#21. Guitar Hero II

guitarhero2

Continuing this week’s theme of great music, good gameplay: Guitar Hero II, the first of the major rhythm games that caught and held my attention. After the flurry of World Tour playing in this household, I missed the music in this other game. A shame that one can’t port tracks between titles – not that there’s any shortage of rock to go around.

I’ve already talked about tipping points and popularity with World Tour, but Guitar Hero II makes me wonder in a more personal sense. Assume, as I have, that the game works because it makes you feel cool, lets you tap into that rock star fantasy with no more than a basic understanding of rhythm and the ability to push some buttons. At what point does each of us make the leap to feeling cool from “Okay, I’ll wear this bright red, plastic kiddie guitar- in front of my friends, no less – and pretend to play it.” Yes, you can buy more a more serious, adult guitar now….but this is the default controller, this flimsy, undersized anathema. I don’t think we could look less like rock stars if we tried.

And yet, that physicality is what makes the game work on a fundamental level. Holding a normal controller, as we do with every fighting, platforming, and shooting game out there, wouldn’t have anywhere near the same kind of gut emotional response for me that I get when I’m holding something that, for all intents and purposes, is a guitar. It’s one gimmick that doesn’t feel like a gimmick – rather, it feels necessary. And yet, it was embarrassing that first time to pull that cheap strap over my head and stand there as if I was holding a real instrument, and tap along to something written by Motley Crue or Nirvana or Rage Against the Machine.

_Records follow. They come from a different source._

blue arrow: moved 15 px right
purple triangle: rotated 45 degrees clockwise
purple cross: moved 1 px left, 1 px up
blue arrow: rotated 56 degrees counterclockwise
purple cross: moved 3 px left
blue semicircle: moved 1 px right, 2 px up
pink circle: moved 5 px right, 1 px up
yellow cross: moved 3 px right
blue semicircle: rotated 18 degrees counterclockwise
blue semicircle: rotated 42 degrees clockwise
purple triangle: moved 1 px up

I’ve thought this before, but “fun”, as we define it in practice, seems to have a large element of “potentially humiliating and patently ridiculous.”

Perhaps that’s part of it: that we do these silly things, and let other people see us doing these silly things, and are unashamed. There’s enjoyment in nonsense, in letting go of all things serious – and it is certainly not serious to play Guitar Hero. And yet, in the moment of playing, we take it very seriously, as a challenge we enjoy working through. Excepting, of course, those of us playing Buckethead’s “Jordan” on Expert. (That damnable track! If “Freebird” is the final boss fight, “Jordan” is that worthless optional boss that is so ridiculously hard, so laughably out of balance with the rest of the game, that the rewards for winning are by definition useless, and only the zealot uberfans even bother. …Maybe I’ll beat it this week.)

I’ll say as well that given the nature of the Guitar Hero series, I prefer the multiplayer experience. Yes, there is a duelling guitars mode in II, but it’s not the same as when three or four of us are “playing” together – in every sense of the word. I know my biases, and I’m certainly a singleplayer gamer by trade – but here, I’m not as deeply immersed or single-mindedly challenged as I am in my complex, highly narrative platformers or action games. Here I want to argue about which track to play next, to complain about Significant Tim’s lousy taste in classic rock, to save the band by hitting a perfect streak of notes at just the right time….It’s not as fun playing guitar by yourself. Although I’d still like the option, for those times when everyone else is busy or I just a few tracks to myself. Which says something about both the genre and the medium of music, I think.

Now, if they’d only start working on Jazz Hero… Buckethead’s got nothing on Charlie Parker.

~ by Monica Evans on January 19, 2009.